TASK DESCRIPTION ::
Set down each record exactly as written.

::::::::

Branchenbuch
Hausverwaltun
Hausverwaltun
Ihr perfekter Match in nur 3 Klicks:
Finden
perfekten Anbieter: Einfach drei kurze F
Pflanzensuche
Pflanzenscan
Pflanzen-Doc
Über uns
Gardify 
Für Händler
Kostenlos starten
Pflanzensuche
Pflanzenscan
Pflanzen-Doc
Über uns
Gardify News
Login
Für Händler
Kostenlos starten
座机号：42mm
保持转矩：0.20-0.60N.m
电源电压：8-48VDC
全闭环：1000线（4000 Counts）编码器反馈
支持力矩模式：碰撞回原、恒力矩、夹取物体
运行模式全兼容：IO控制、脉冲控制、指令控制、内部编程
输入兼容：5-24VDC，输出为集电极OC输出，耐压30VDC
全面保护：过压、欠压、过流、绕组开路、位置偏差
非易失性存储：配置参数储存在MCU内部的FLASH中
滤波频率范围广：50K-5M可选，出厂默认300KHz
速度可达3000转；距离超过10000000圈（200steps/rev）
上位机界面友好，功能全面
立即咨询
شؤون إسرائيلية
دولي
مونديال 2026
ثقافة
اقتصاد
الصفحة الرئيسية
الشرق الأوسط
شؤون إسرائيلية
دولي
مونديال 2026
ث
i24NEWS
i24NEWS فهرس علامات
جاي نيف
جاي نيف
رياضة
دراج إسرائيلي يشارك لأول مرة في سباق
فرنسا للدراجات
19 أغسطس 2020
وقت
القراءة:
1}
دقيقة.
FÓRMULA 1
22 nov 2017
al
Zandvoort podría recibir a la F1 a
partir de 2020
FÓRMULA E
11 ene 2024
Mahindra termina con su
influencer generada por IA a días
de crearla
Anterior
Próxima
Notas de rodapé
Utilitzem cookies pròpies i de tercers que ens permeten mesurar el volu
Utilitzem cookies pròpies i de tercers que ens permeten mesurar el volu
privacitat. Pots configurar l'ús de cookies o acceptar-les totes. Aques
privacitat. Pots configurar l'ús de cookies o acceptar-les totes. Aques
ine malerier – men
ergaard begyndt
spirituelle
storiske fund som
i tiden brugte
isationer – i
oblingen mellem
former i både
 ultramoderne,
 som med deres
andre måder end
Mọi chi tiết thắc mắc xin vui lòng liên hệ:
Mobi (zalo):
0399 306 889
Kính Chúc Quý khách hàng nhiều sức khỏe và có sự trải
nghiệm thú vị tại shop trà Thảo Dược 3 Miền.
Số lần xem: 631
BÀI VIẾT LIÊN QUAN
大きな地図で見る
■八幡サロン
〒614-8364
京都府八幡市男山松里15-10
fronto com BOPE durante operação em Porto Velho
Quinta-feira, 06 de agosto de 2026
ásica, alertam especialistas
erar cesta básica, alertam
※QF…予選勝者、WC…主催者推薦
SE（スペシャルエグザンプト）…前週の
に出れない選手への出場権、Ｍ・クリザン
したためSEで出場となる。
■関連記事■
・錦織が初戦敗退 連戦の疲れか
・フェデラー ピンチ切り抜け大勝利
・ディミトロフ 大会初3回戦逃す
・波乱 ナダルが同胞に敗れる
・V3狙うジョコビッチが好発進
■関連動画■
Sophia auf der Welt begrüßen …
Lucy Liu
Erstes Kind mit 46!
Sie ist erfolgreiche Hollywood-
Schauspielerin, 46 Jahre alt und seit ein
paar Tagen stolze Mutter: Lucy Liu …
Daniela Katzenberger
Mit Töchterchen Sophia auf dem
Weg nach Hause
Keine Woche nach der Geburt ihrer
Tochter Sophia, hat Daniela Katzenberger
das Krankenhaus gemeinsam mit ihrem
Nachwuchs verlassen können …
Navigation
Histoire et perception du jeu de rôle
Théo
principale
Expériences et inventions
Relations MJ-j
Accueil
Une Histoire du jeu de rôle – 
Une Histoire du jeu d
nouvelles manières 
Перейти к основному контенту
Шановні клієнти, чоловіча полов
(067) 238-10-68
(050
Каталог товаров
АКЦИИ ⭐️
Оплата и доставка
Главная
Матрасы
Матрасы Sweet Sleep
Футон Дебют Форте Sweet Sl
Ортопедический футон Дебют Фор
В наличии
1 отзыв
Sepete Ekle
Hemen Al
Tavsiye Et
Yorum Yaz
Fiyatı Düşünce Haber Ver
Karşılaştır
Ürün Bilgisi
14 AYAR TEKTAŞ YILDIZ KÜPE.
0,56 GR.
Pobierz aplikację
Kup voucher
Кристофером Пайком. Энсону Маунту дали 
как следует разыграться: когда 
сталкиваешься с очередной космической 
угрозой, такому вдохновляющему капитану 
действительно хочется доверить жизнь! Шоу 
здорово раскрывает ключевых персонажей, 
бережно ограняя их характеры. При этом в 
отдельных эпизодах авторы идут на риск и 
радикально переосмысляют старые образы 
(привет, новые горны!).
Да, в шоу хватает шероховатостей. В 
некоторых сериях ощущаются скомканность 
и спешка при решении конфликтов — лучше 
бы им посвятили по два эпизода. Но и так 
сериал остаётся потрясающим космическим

::::::::

ANSWER BOX ::
Branchenbuch
Hausverwaltun
Hausverwaltun
Ihr perfekter Match in nur 3 Klicks:
Finden
perfekten Anbieter: Einfach drei kurze F
Pflanzensuche
Pflanzenscan
Pflanzen-Doc
Über uns
Gardify 
Für Händler
Kostenlos starten
Pflanzensuche
Pflanzenscan
Pflanzen-Doc
Über uns
Gardify News
Login
Für Händler
Kostenlos starten
座机号：42mm
保持转矩：0.20-0.60N.m
电源电压：8-48VDC
全闭环：1000线（4000 Counts）编码器反馈
支持力矩模式：碰撞回原、恒力矩、夹取物体
运行模式全兼容：IO控制、脉冲控制、指令控制、内部编程
输入兼容：5-24VDC，输出为集电极OC输出，耐压30VDC
全面保护：过压、欠压、过流、绕组开路、位置偏差
非易失性存储：配置参数储存在MCU内部的FLASH中
滤波频率范围广：50K-5M可选，出厂默认300KHz
速度可达3000转；距离超过10000000圈（200steps/rev）
上位机界面友好，功能全面
立即咨询
شؤون إسرائيلية
دولي
مونديال 2026
ثقافة
اقتصاد
الصفحة الرئيسية
الشرق الأوسط
شؤون إسرائيلية
دولي
مونديال 2026
ث
i24NEWS
i24NEWS فهرس علامات
جاي نيف
جاي نيف
رياضة
دراج إسرائيلي يشارك لأول مرة في سباق
فرنسا للدراجات
19 أغسطس 2020
وقت
القراءة:
1}
دقيقة.
FÓRMULA 1
22 nov 2017
al
Zandvoort podría recibir a la F1 a
partir de 2020
FÓRMULA E
11 ene 2024
Mahindra termina con su
influencer generada por IA a días
de crearla
Anterior
Próxima
Notas de rodapé
Utilitzem cookies pròpies i de tercers que ens permeten mesurar el volu
Utilitzem cookies pròpies i de tercers que ens permeten mesurar el volu
privacitat. Pots configurar l'ús de cookies o acceptar-les totes. Aques
privacitat. Pots configurar l'ús de cookies o acceptar-les totes. Aques
ine malerier – men
ergaard begyndt
spirituelle
storiske fund som
i tiden brugte
isationer – i
oblingen mellem
former i både
 ultramoderne,
 som med deres
andre måder end
Mọi chi tiết thắc mắc xin vui lòng liên hệ:
Mobi (zalo):
0399 306 889
Kính Chúc Quý khách hàng nhiều sức khỏe và có sự trải
nghiệm thú vị tại shop trà Thảo Dược 3 Miền.
Số lần xem: 631
BÀI VIẾT LIÊN QUAN
大きな地図で見る
■八幡サロン
〒614-8364
京都府八幡市男山松里15-10
fronto com BOPE durante operação em Porto Velho
Quinta-feira, 06 de agosto de 2026
ásica, alertam especialistas
erar cesta básica, alertam
※QF…予選勝者、WC…主催者推薦
SE（スペシャルエグザンプト）…前週の
に出れない選手への出場権、Ｍ・クリザン
したためSEで出場となる。
■関連記事■
・錦織が初戦敗退 連戦の疲れか
・フェデラー ピンチ切り抜け大勝利
・ディミトロフ 大会初3回戦逃す
・波乱 ナダルが同胞に敗れる
・V3狙うジョコビッチが好発進
■関連動画■
Sophia auf der Welt begrüßen …
Lucy Liu
Erstes Kind mit 46!
Sie ist erfolgreiche Hollywood-
Schauspielerin, 46 Jahre alt und seit ein
paar Tagen stolze Mutter: Lucy Liu …
Daniela Katzenberger
Mit Töchterchen Sophia auf dem
Weg nach Hause
Keine Woche nach der Geburt ihrer
Tochter Sophia, hat Daniela Katzenberger
das Krankenhaus gemeinsam mit ihrem
Nachwuchs verlassen können …
Navigation
Histoire et perception du jeu de rôle
Théo
principale
Expériences et inventions
Relations MJ-j
Accueil
Une Histoire du jeu de rôle – 
Une Histoire du jeu d
nouvelles manières 
Перейти к основному контенту
Шановні клієнти, чоловіча полов
(067) 238-10-68
(050
Каталог товаров
АКЦИИ ⭐️
Оплата и доставка
Главная
Матрасы
Матрасы Sweet Sleep
Футон Дебют Форте Sweet Sl
Ортопедический футон Дебют Фор
В наличии
1 отзыв
Sepete Ekle
Hemen Al
Tavsiye Et
Yorum Yaz
Fiyatı Düşünce Haber Ver
Karşılaştır
Ürün Bilgisi
14 AYAR TEKTAŞ YILDIZ KÜPE.
0,56 GR.
Pobierz aplikację
Kup voucher
Кристофером Пайком. Энсону Маунту дали 
как следует разыграться: когда 
сталкиваешься с очередной космической 
угрозой, такому вдохновляющему капитану 
действительно хочется доверить жизнь! Шоу 
здорово раскрывает ключевых персонажей, 
бережно ограняя их характеры. При этом в 
отдельных эпизодах авторы идут на риск и 
радикально переосмысляют старые образы 
(привет, новые горны!).
Да, в шоу хватает шероховатостей. В 
некоторых сериях ощущаются скомканность 
и спешка при решении конфликтов — лучше 
бы им посвятили по два эпизода. Но и так 
сериал остаётся потрясающим космическим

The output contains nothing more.